My last two blog posts attempted to answer two questions:
1. Is it really necessary for all or even the majority of the 18 million people who are eliminating all wheat and gluten from their diet to do so?
2. Are the adverse reactions to certain foods including those containing gluten that people are claiming to have really due to an old condition scientifically recognized in the early 20th century and known as dysbiosis – bacterial gut imbalance?
The questions were spurred on by my personal feelings of “another condition that is supposed to be the cause of all or at least most of the ills and afflictions of mostly members of the middle-to-upper class who can afford to embark on another cure-all diet craze.” Given that all the focus is on gluten sensitivity, one good thing is that it likely is uncovering more of the large numbers of people who may have real celiac disease and genuine gluten intolerance. It also offers the possibility that people will reduce their caloric intake and find real treatments for their digestive problems using probiotics, enzymes, herbal bitters and traditional formulas such as the Ayurvedic Triphala.
All of these questions were raised after learning about an Australian study in 2013 involving 37 patients of all ages suffering from IBS who felt that their symptoms were solved by adopting a gluten-free diet. This study pointed to the fact that with no difference in adverse reactions to gluten among these patients, that the adverse reactions they claimed to be having when they thought they were having gluten may have been partially psychosomatic but definitely, with the possible exception of one or two, not caused by gluten.
Besides its much-touted implications regarding the legitimacy of all the claims substantiating what could only be described as a worldwide gluten sensitivity epidemic, this study focused on patients with diagnosed IBS who had all their symptoms controlled with a special elimination diet called FODMAP. Ironically, in a recent TV episode, Dr. Oz described it as “The New Gluten Sensitivity Diet” even though the problem may not actually involve foods with gluten.

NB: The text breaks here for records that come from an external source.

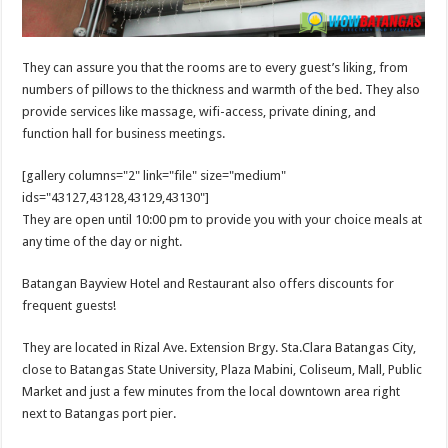
They can assure you that the rooms are to every guest’s liking, from
numbers of pillows to the thickness and warmth of the bed. They also
provide services like massage, wifi-access, private dining, and
function hall for business meetings.
[gallery columns="2" link="file" size="medium"
ids="43127,43128,43129,43130"]
They are open until 10:00 pm to provide you with your choice meals at
any time of the day or night.
Batangan Bayview Hotel and Restaurant also offers discounts for
frequent guests!
They are located in Rizal Ave. Extension Brgy. Sta.Clara Batangas City,
close to Batangas State University, Plaza Mabini, Coliseum, Mall, Public
Market and just a few minutes from the local downtown area right
next to Batangas port pier.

Regarding wheat, the widespread rumor is that the increase of gluten intolerance is due to genetically modified wheat. The fact is that there is no genetically modified wheat on the market today.

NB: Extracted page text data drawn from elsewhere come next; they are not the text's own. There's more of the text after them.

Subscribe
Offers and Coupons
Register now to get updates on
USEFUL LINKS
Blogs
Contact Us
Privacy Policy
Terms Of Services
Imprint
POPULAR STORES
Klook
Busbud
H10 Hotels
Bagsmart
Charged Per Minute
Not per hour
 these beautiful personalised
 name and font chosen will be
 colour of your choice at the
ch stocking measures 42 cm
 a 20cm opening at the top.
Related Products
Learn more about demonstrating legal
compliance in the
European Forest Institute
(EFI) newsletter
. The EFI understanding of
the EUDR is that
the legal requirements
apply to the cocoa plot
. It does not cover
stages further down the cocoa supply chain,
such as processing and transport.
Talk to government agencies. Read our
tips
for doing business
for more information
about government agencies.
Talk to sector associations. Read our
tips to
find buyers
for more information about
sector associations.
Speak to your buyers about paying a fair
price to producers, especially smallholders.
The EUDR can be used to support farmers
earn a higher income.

The 2013 study’s lead researcher, Peter Gibson MD, also happens to be the inventor of the FODMAP Elimination diet. Dr. Gibson and Dr. Sue Shepherd published their book “The COMPLETE LOW-FODMAP DIET that same year.

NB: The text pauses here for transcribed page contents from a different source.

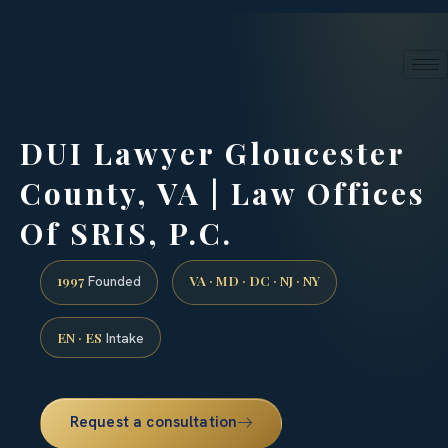
24/7 phone intake · (888) 437-7747
Request a Consultation
DUI Lawyer Gloucester
County, VA | Law Offices
Of SRIS, P.C.
1997
VA · MD · DC · NJ · NY
Founded
EN · ES
Intake
Request a consultation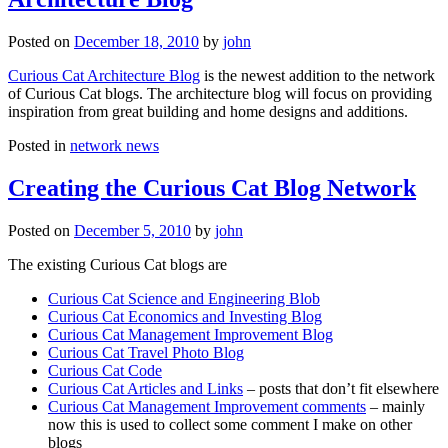
Posted on
December 18, 2010
by
john
Curious Cat Architecture Blog
is the newest addition to the network
of Curious Cat blogs. The architecture blog will focus on providing
inspiration from great building and home designs and additions.
Posted in
network news
Creating the Curious Cat Blog Network
Posted on
December 5, 2010
by
john
The existing Curious Cat blogs are
Curious Cat Science and Engineering Blob
Curious Cat Economics and Investing Blog
Curious Cat Management Improvement Blog
Curious Cat Travel Photo Blog
Curious Cat Code
Curious Cat Articles and Links
– posts that don’t fit elsewhere
Curious Cat Management Improvement comments
– mainly
now this is used to collect some comment I make on other
blogs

The book is now in circulation along with many others on the FODMAP diet and while it absolves gluten, wheat and other glutinous grains as the sole culprit of any number of GI disorders, especially IBS, it is far more restrictive than merely eliminating gluten from one’s diet. FODMAP represents a number of naturally occurring sugars (i.e. carbohydrates) and is an acronym for “Fermentable Oligosaccharides, Disaccharides, Monosaccharides and Polyols.” Its purpose is to restrict for a limited period a wide number of foods that contain forms of sugar that can be rapidly broken down and ferment in the gut causing any number of diverse reactions including gastrointestinal as well as neurological diseases.
By eliminating these foods for a minimum of two weeks, and then gradually introducing them again, one or two at a time, the hope is to identify which one is causing the reaction – and it may or may not involve either wheat or gluten.
At the least this supports my hotly contested claim in my previous blog that what people are reacting to is a curable condition of dysbiosis, bacterial imbalance in the Gi tract, which may include other suspect foods including fruits, broccoli, onions, garlic, mushrooms, chocolate, most beans, mushrooms, peas, alcoholic beverages and of course all dairy. The point is that it is not necessarily gluten and wheat exclusively but a large number of other ‘healthy’ foods that should be avoided as ‘high FODMAP,’ since it is not possible to eliminate all carbohydrates from one’s diet completely.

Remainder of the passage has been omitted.